The foregoing description of the embodiments has been provided for purposes of illustration and not intended to limit the scope of the present disclosure. Individual components of a particular embodiment are generally not limited to that particular embodiment, but, are interchangeable. Such variations are not to be regarded as a departure from the present disclosure, and all such modifications are considered to be within the scope of the present disclosure.
TECHNICAL ADVANCEMENTS
The present disclosure described herein above has several technical advantages including, but not limited to, the realization of a process:
- for improving the recovery of propylene and LPG.
The embodiments herein and the various features and advantageous details thereof are explained with reference to the non-limiting embodiments in the following description. Descriptions of well-known components and processing techniques are omitted so as to not unnecessarily obscure the embodiments herein. The examples used herein are intended merely to facilitate an understanding of ways in which the embodiments herein may be practiced and to further enable those of skill in the art to practice the embodiments herein. Accordingly, the examples should not be construed as limiting the scope of the embodiments herein.
The foregoing description of the specific embodiments so fully reveal the general nature of the embodiments herein that others can, by applying current knowledge, readily modify and/or adapt for various applications such specific embodiments without departing from the generic concept, and, therefore, such adaptations and modifications should and are intended to be comprehended within the meaning and range of equivalents of the disclosed embodiments. It is to be understood that the phraseology or terminology employed herein is for the purpose of description and not of limitation. Therefore, while the embodiments herein have been described in terms of preferred embodiments, those skilled in the art will recognize that the embodiments herein can be practiced with modification within the spirit and scope of the embodiments as described herein.
The use of the expression “at least” or “at least one” suggests the use of one or more elements or ingredients or quantities, as the use may be in the embodiment of the disclosure to achieve one or more of the desired objects or results.
Any discussion of documents, acts, materials, devices, articles or the like that has been included in this specification is solely for the purpose of providing a context for the disclosure.

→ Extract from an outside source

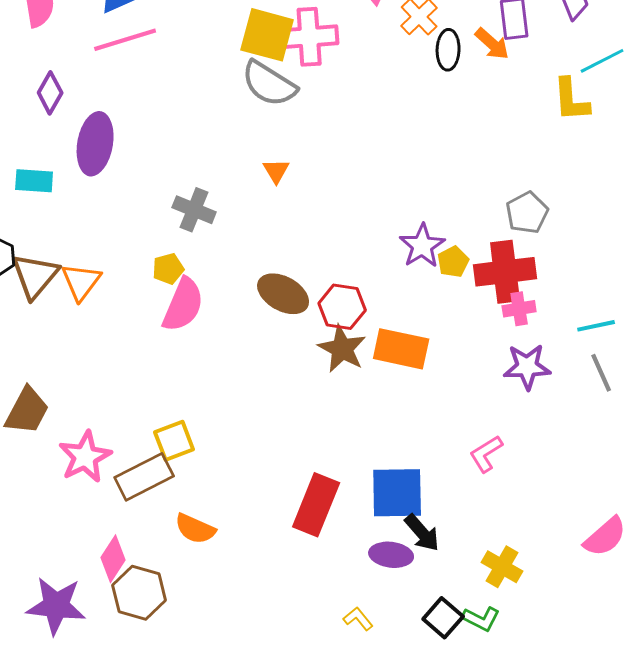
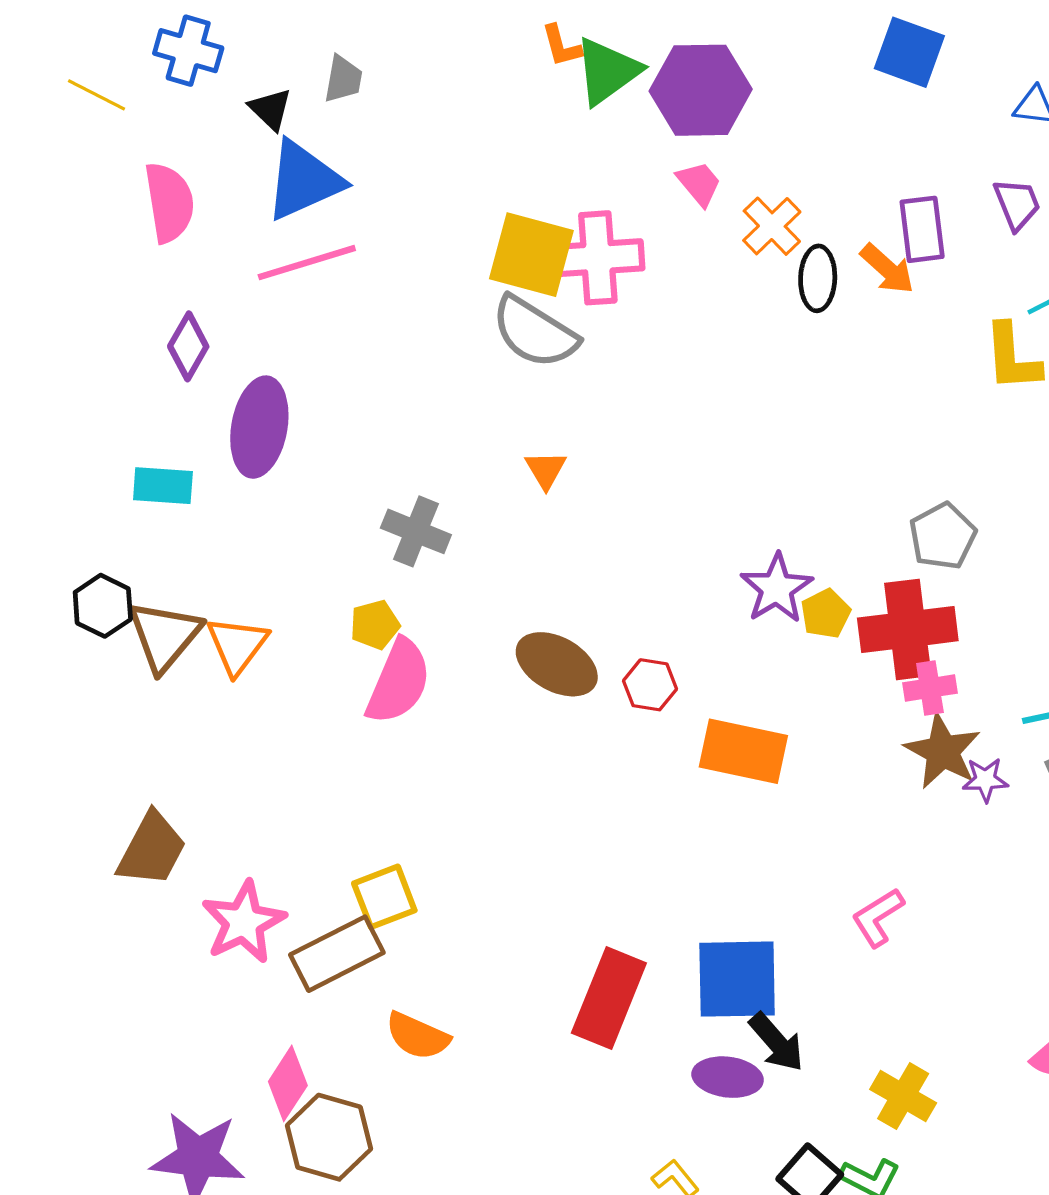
red hexagon: (342, 307) -> (650, 685), size x0.7
brown star: (342, 349) -> (943, 751), moved
purple star: (527, 367) -> (985, 780), moved, size x0.6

It is not to be taken as an admission that any or all of these matters form a part of the prior art base or were common general knowledge in the field relevant to the disclosure as it existed anywhere before the priority date of this application.

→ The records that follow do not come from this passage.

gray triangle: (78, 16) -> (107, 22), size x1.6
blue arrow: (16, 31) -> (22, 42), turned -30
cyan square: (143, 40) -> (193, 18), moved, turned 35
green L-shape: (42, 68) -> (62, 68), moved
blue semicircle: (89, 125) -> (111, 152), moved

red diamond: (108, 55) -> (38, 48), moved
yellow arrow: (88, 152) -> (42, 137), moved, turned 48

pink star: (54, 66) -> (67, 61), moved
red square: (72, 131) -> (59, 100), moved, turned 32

The numerical values mentioned for the various physical parameters, dimensions or quantities are only approximations and it is envisaged that the values higher/lower than the numerical values assigned to the parameters, dimensions or quantities fall within the scope of the disclosure, unless there is a statement in the specification specific to the contrary.
While considerable emphasis has been placed herein on the components and component parts of the preferred embodiments, it will be appreciated that many embodiments can be made and that many changes can be made in the preferred embodiments without departing from the principles of the disclosure. These and other changes in the preferred embodiment as well as other embodiments of the disclosure will be apparent to those skilled in the art from the disclosure herein, whereby it is to be distinctly understood that the foregoing descriptive matter is to be interpreted merely as illustrative of the disclosure and not as a limitation.